The Occupational Safety and Health Administration (OSHA) is updating its inspection program that targets its enforcement resources to establishments with the highest rates of injuries and illnesses.
The Site-Specific Targeting (SST) Directive is OSHA’s primary targeting program for non-construction establishments with 20 or more employees. The agency selects establishments based on injury and illness data employers submitted on Form 300A for calendar years 2017-2019. Business use Form 300A to report a yearly summary of illnesses and injuries.
The new directive, effective Dec. 14, 2020, replaces one from 2016, and includes the following:
- High-Rate Establishments: The SST plan selects individual establishments for inspection based on CY 2019 Form 300A data. Because average DART rates vary widely among industries, OSHA will set one DART rate for manufacturing and a different DART rate for non-manufacturing as objective selection criteria. OSHA says this allows it to equally target manufacturing and non-manufacturing establishments.
- Upward Trending Establishments: For this new category, OSHA will identify establishments with rates above their industry’s national average in CY 2017 that have continued to trend upward in both CY 2018 and CY 2019 and continue to remain above their industry’s national average.

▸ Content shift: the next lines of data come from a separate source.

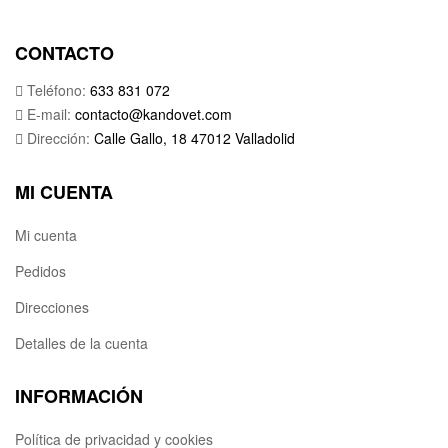
CONTACTO
Teléfono:
633 831 072
E-mail:
contacto@kandovet.com
Dirección:
Calle Gallo, 18 47012 Valladolid
MI CUENTA
Mi cuenta
Pedidos
Direcciones
Detalles de la cuenta
INFORMACIÓN
Política de privacidad y cookies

- Low-Rate Establishments: To verify the reliability of the Form 300A data reported to OSHA, the agency will generate a random sample of establishments with low DART rates using the CY 2019 data.
- Non-responders: To verify data quality and accuracy reported on the Form 300A, OSHA intends to also include a random sample of low-rate establishments from the CY 2019 data. This is intended to discourage employers from not complying with their reporting obligation.
In a change, the new directive allows records-only inspections to occur when a compliance safety and health officer determines incorrect data led to an establishment’s inclusion in the program. This means OSHA will conduct a full inspection only when the employer has an actual elevated injury and illness experience.
Inspection programs based on specific hazards (such as combustible dust or lead) or specific industries (such as logging, scrapyards, shipbreaking, or petroleum refineries) may run concurrently with the SST program.